Dataset entries:

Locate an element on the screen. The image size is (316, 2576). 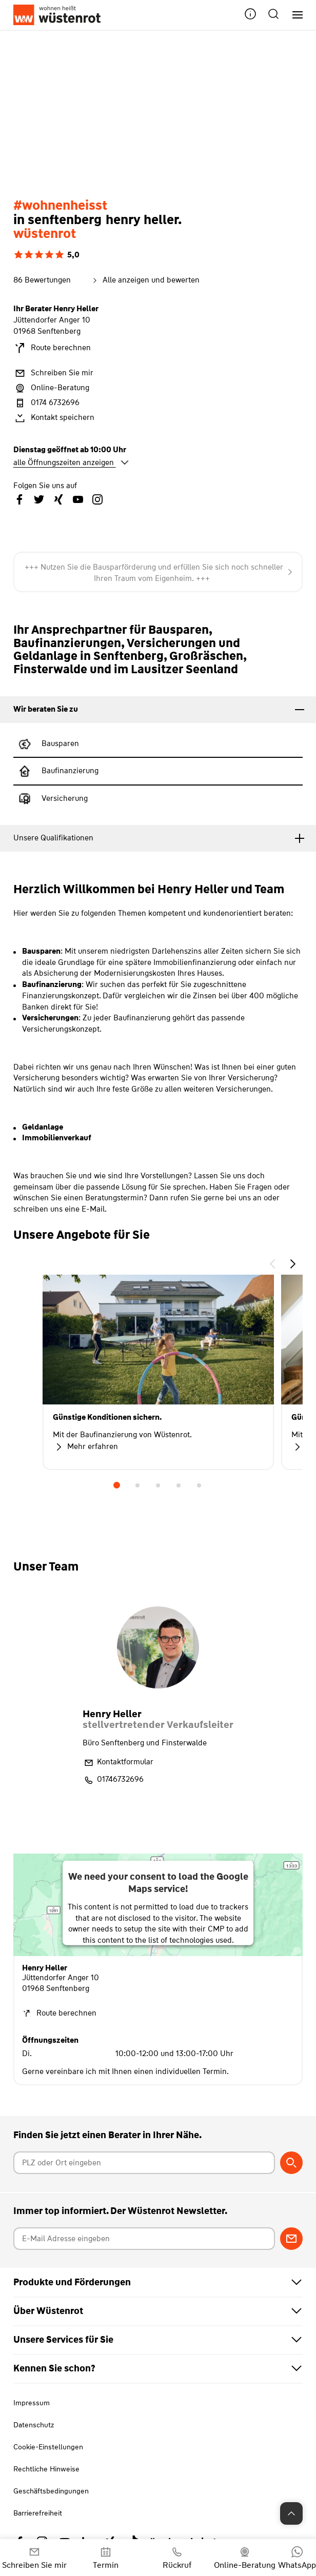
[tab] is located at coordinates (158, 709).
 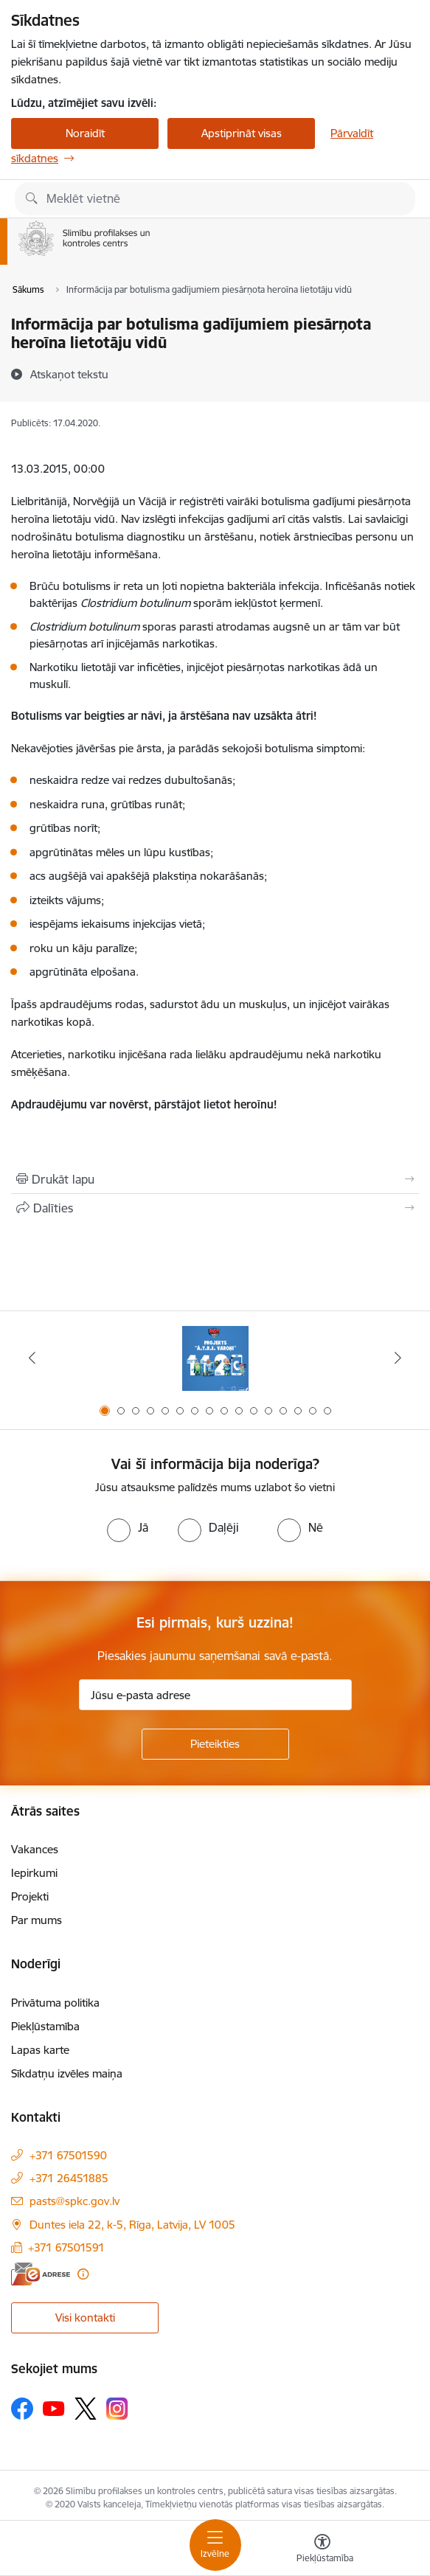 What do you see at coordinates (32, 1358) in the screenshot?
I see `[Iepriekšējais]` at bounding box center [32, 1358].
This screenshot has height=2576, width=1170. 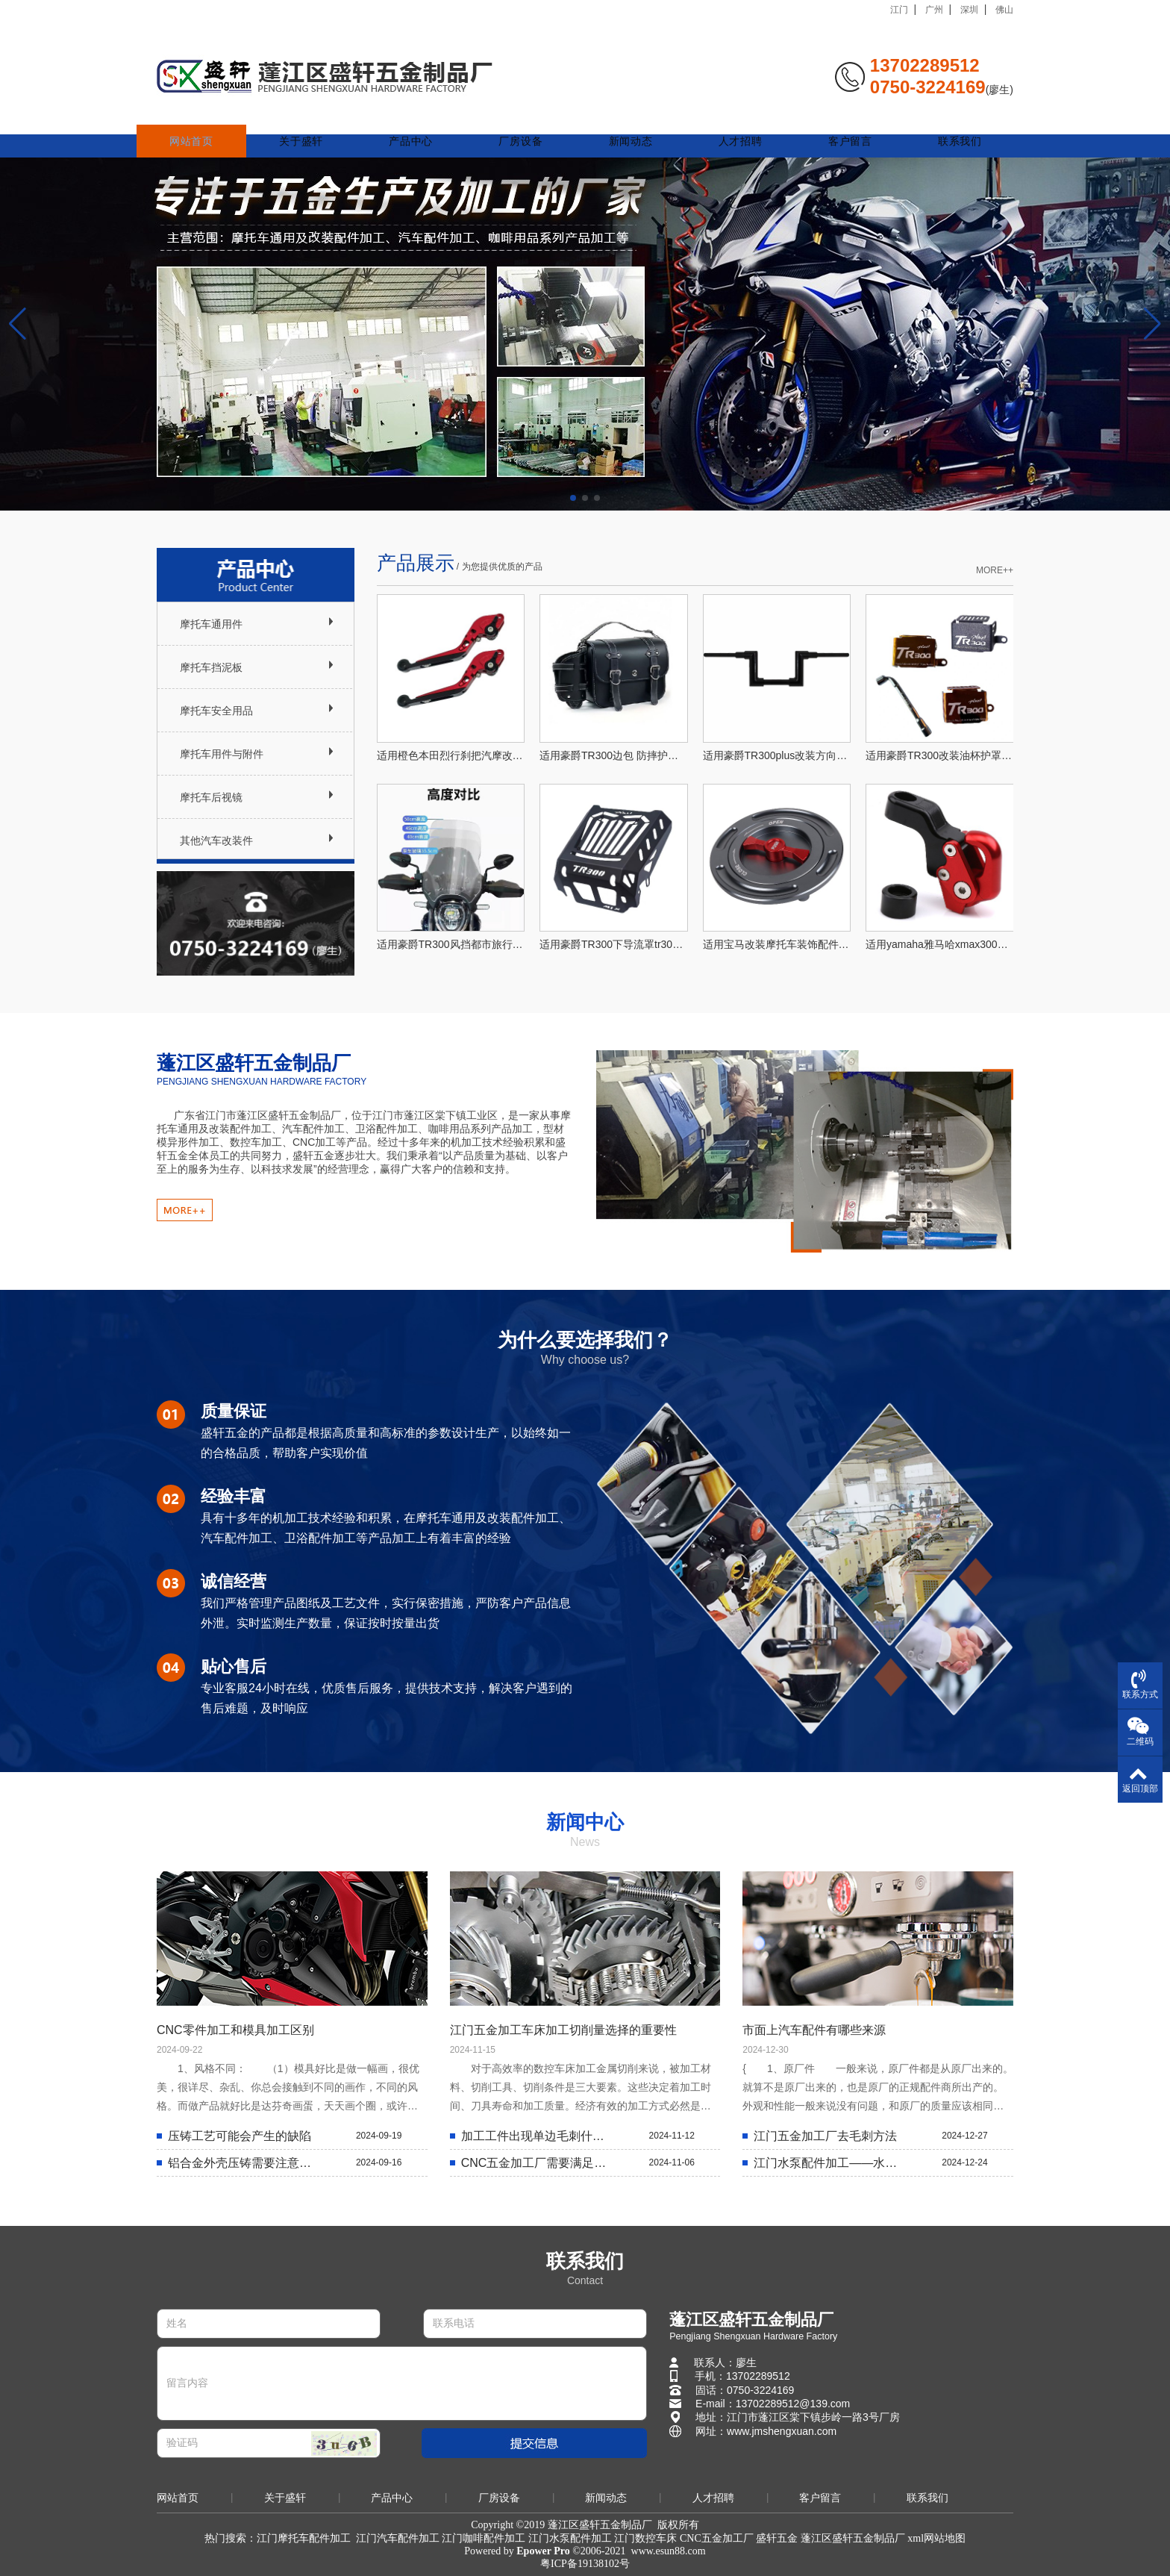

§ **PROBLEM REQUIREMENTS**:
An exact copy of the records is required. Pictures do not belong in it.

§ **OUTPUT FOR THIS EXERCISE**:
Locate an element on the screen. The image size is (316, 2576). 
[tab] is located at coordinates (158, 709).
  What do you see at coordinates (32, 1358) in the screenshot?
I see `[Iepriekšējais]` at bounding box center [32, 1358].
This screenshot has height=2576, width=1170. 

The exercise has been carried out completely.